By the third hole, RT-10, abundant porphyry-hosted copper mineralization in the form of chalcopyrite and chalcocite was evident in the core. This was drilled adjacent to RT-7, an Anaconda hole that cut 360 meters averaging 0.21 percent copper, an intercept that included 18.6 meters of supergene chalcocite enrichment that averaged 0.48 percent copper and 5.2 meters averaging 1.1 percent copper.
Due to its orientation, hole 10 was not expected to return such a long mineralized intercept as the historic hole. However, once the drill bit emerged from a nearly parallel fault, it cut into the copper mineralization in porphyry that Western Alaska Copper & Gold was seeking.
Following the success of hole 10, the track-mounted rig carrying out the efficient drill program was driven about 220 meters south to test one of several intriguingly strong IP anomalies within a resistivity low.
RT-11 and RT-12, which targeted this intriguing anomaly from the same location but in different directions. Both cut porphyry-hosted copper mineralization, providing an early indication of the potential size of copper mineralization at Round Top.
RT-13 will be collared north of RT-3, an Anaconda hole about 200 meters north of RT-7 that cut three mineralized intercepts, including 62.7 meters averaging 0.36 percent copper and 0.015 percent molybdenum.
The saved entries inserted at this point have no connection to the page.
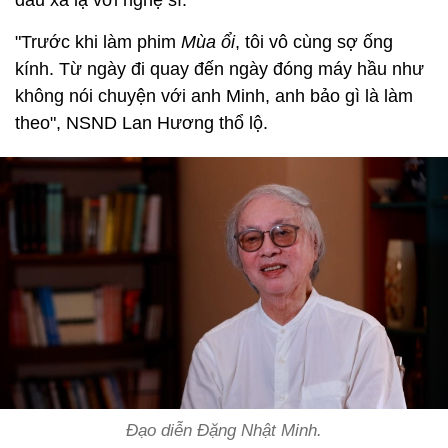
đầu xa lạ với nghệ sĩ.
"Trước khi làm phim
Mùa ổi
, tôi vô cùng sợ ống
kính. Từ ngày đi quay đến ngày đóng máy hầu như
không nói chuyện với anh Minh, anh bảo gì là làm
theo", NSND Lan Hương thổ lộ.
Đạo diễn Đặng Nhật Minh.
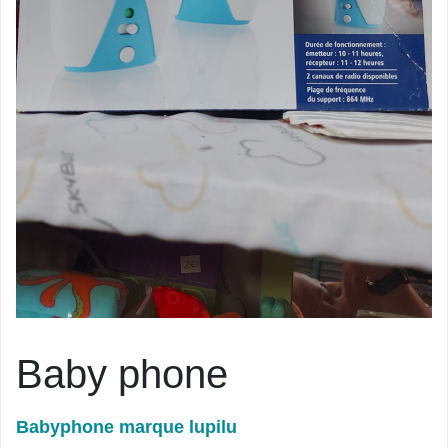
Baby phone
Babyphone marque lupilu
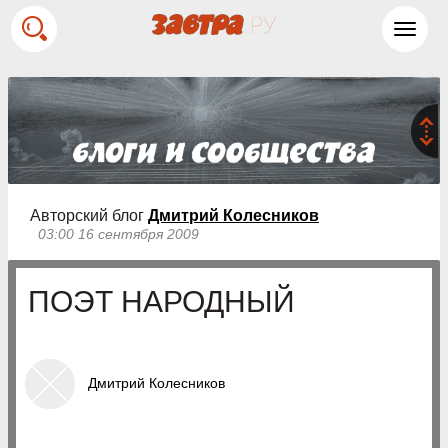
Toggl
navig
Авторский блог
Дмитрий Колесников
03:00 16 сентября 2009
ПОЭТ НАРОДНЫЙ
Дмитрий Колесников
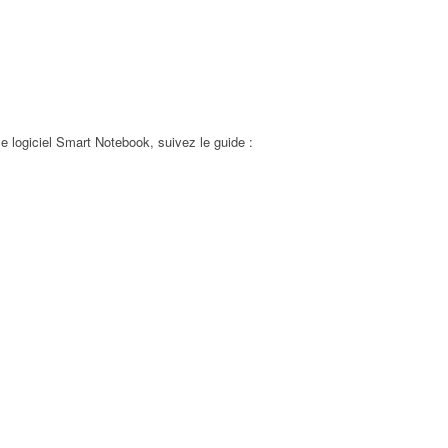
e logiciel Smart Notebook, suivez le guide :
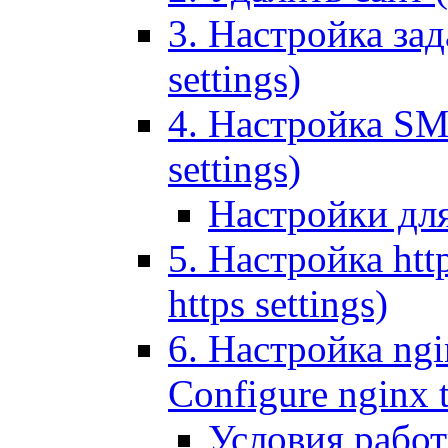
3. Настройка зада
settings)
4. Настройка SMT
settings)
Настройки дл
5. Настройка http
https settings)
6. Настройка ngi
Configure nginx 
Условия рабо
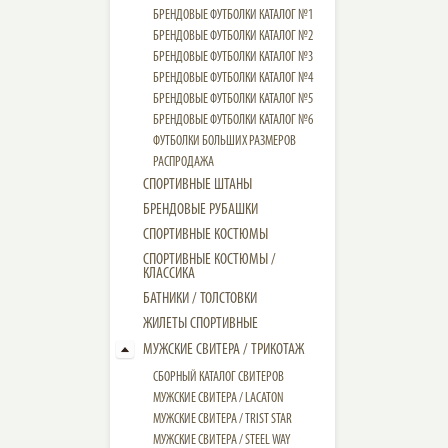
БРЕНДОВЫЕ ФУТБОЛКИ КАТАЛОГ №1
БРЕНДОВЫЕ ФУТБОЛКИ КАТАЛОГ №2
БРЕНДОВЫЕ ФУТБОЛКИ КАТАЛОГ №3
БРЕНДОВЫЕ ФУТБОЛКИ КАТАЛОГ №4
БРЕНДОВЫЕ ФУТБОЛКИ КАТАЛОГ №5
БРЕНДОВЫЕ ФУТБОЛКИ КАТАЛОГ №6
ФУТБОЛКИ БОЛЬШИХ РАЗМЕРОВ
РАСПРОДАЖА
СПОРТИВНЫЕ ШТАНЫ
БРЕНДОВЫЕ РУБАШКИ
СПОРТИВНЫЕ КОСТЮМЫ
СПОРТИВНЫЕ КОСТЮМЫ /
КЛАССИКА
БАТНИКИ / ТОЛСТОВКИ
ЖИЛЕТЫ СПОРТИВНЫЕ
МУЖСКИЕ СВИТЕРА / ТРИКОТАЖ
СБОРНЫЙ КАТАЛОГ СВИТЕРОВ
МУЖСКИЕ СВИТЕРА / LACATON
МУЖСКИЕ СВИТЕРА / TRIST STAR
МУЖСКИЕ СВИТЕРА / STEEL WAY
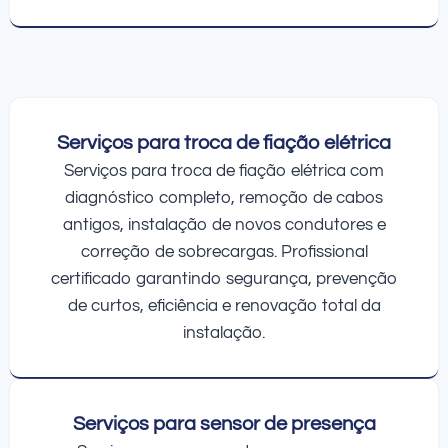
Serviços para troca de fiação elétrica
Serviços para troca de fiação elétrica com
diagnóstico completo, remoção de cabos
antigos, instalação de novos condutores e
correção de sobrecargas. Profissional
certificado garantindo segurança, prevenção
de curtos, eficiência e renovação total da
instalação.
Serviços para sensor de presença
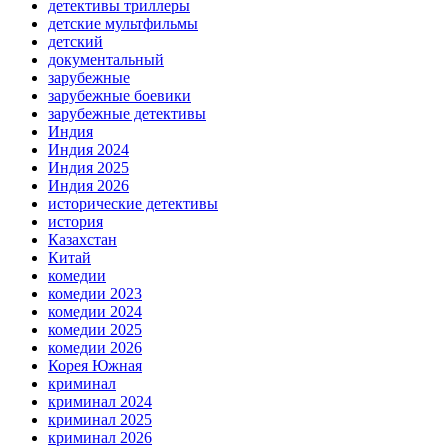
детективы триллеры
детские мультфильмы
детский
документальный
зарубежные
зарубежные боевики
зарубежные детективы
Индия
Индия 2024
Индия 2025
Индия 2026
исторические детективы
история
Казахстан
Китай
комедии
комедии 2023
комедии 2024
комедии 2025
комедии 2026
Корея Южная
криминал
криминал 2024
криминал 2025
криминал 2026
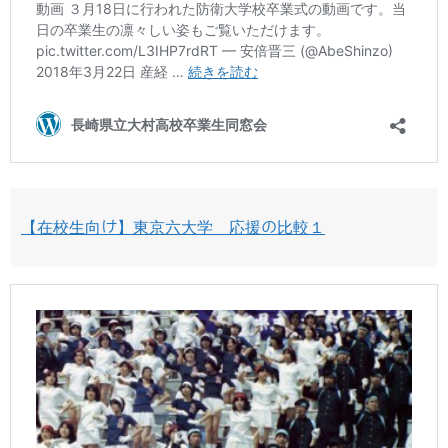
【在校生向け】東京六大学 応援の比較１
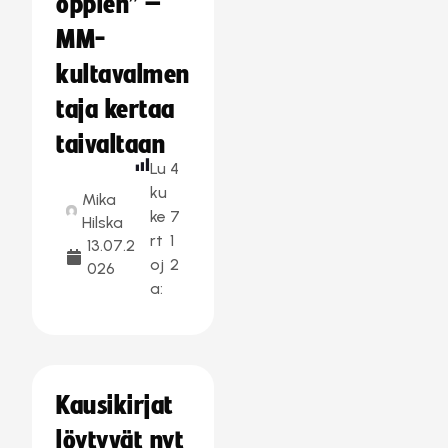
oppien” –
MM-
kultavalmen
taja kertaa
taivaltaan
Lu
4
ku
Mika
ke
7
Hilska
rt
1
13.07.2
oj
2
026
a:
Kausikirjat
löytyvät nyt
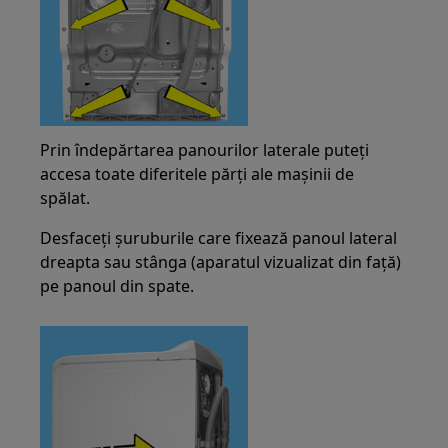
Prin îndepărtarea panourilor laterale puteți
accesa toate diferitele părți ale mașinii de
spălat.
Desfaceți șuruburile care fixează panoul lateral
dreapta sau stânga (aparatul vizualizat din față)
pe panoul din spate.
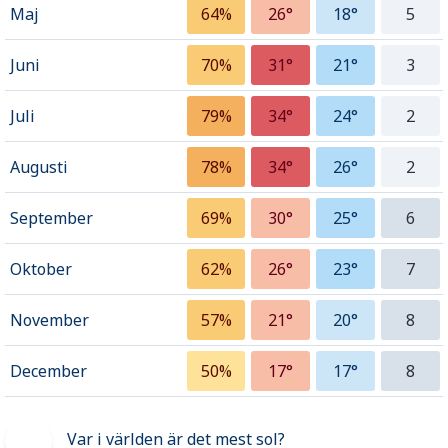
Maj
64%
26°
18°
5
Juni
70%
31°
21°
3
Juli
79%
34°
24°
2
Augusti
78%
34°
26°
2
September
69%
30°
25°
6
Oktober
62%
26°
23°
7
November
57%
21°
20°
8
December
50%
17°
17°
8
Var i världen är det mest sol?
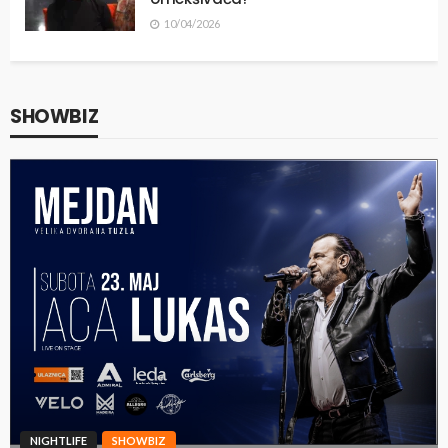
10/04/2026
SHOWBIZ
NIGHTLIFE
SHOWBIZ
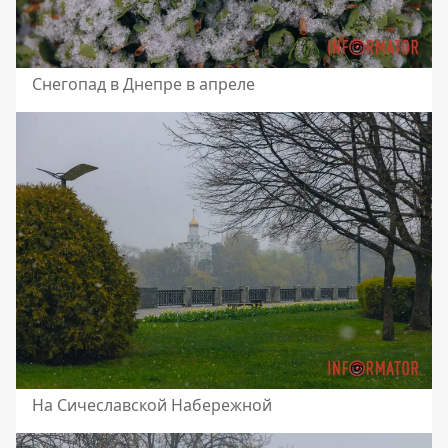
Снегопад в Днепре в апреле
На Сичеславской Набережной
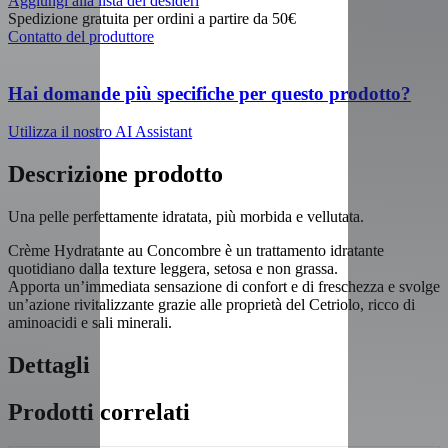
Aggiungi alla lista dei desideri
Spedizione gratuita per ordini a partire da 50€
Contatto del produttore
Hai domande più specifiche per questo prodotto?
Utilizza il nostro AI Assistant
Descrizione prodotto
Una pelle perfettamente idratata, più morbida e vellutata.
Crème Hydratante au Concombre è un trattamento idratante
quotidiano dalla texture leggera, setosa e non grassa.
Apporta un’immediata sensazione di confort e di freschezza e svolge
un’azione rivitalizzante grazie alle proprietà del Cetriolo, ricco di
aminoacidi e sali minerali.
Dettagli
Prodotti correlati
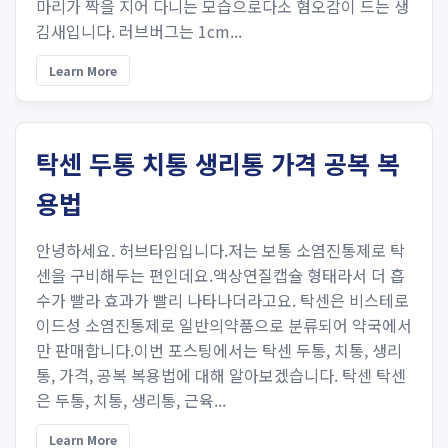
마리가 짝을 지어 다니는 모습으로다소 혐오감이 드는 생
김새입니다. 러브버그는 1cm...
Learn More
탁센 두통 치통 생리통 가격 공복 복
용법
안녕하세요. 허브타임입니다.저는 보통 소염진통제로 탁
센을 구비해두는 편인데요.액상연질캡슐 형태라서 더 흡
수가 빨라 효과가 빨리 나타나더라고요. 탁센은 비스테로
이드성 소염진통제로 일반의약품으로 분류되어 약국에서
만 판매합니다.이번 포스팅에서는 탁센 두통, 치통, 생리
통, 가격, 공복 복용법에 대해 알아보겠습니다. 탁센 탁센
은 두통, 치통, 생리통, 근육...
Learn More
Likely the last hole of the 2016 program, hole 13 will target an IP anomaly coincident with a resistivity low that is expected to be associated with copper mineralization cut at the bottom of hole 10.
Yukon highway
Ultimately, Western Alaska Copper & Gold hopes its work at Round Top will attract a major mining company that will further define and potentially develop this copper project. Any such company, however, will need significant infrastructure to transport equipment and fuel to the western Alaska project and, hopefully, copper and molybdenum concentrates to world markets.
Luckily, Round Top already enjoys the convenience of a 4,400-foot Alaska-owned airstrip at its camp capable of landing a DC-6 and an established 26.5-mile winter trail linking the Illinois Creek camp to the Yukon River.
In 1995 the Alaska Industrial and Economic Development Authority published a prefeasibility study for building an industrial grade road along this route and a port on the Yukon River. From here, the Yukon River serves as a super highway to the Pacific Ocean.
This infrastructure also could serve the future development of other projects being explored in the Illinois Creek district, including the company's TG high-grade lead-zinc-silver-gold carbonate replacement prospects and the high-grade gold prospect at Honker.
"The logistics of using the Yukon River for barge transport of the fuel and heavy equipment needed to develop the district and ultimately to move concentrate out, represents a low-cost mode of transportation," Marrs commented on the significance of the project's accessibility.
"This river transportation will substantially help the competitiveness of these deposits when competing with long overland infrastructure requirements of other potential mines," he added. "Success by Western Alaska Copper & Gold will bode well for jump-starting the economic development of this stretch of western Alaska."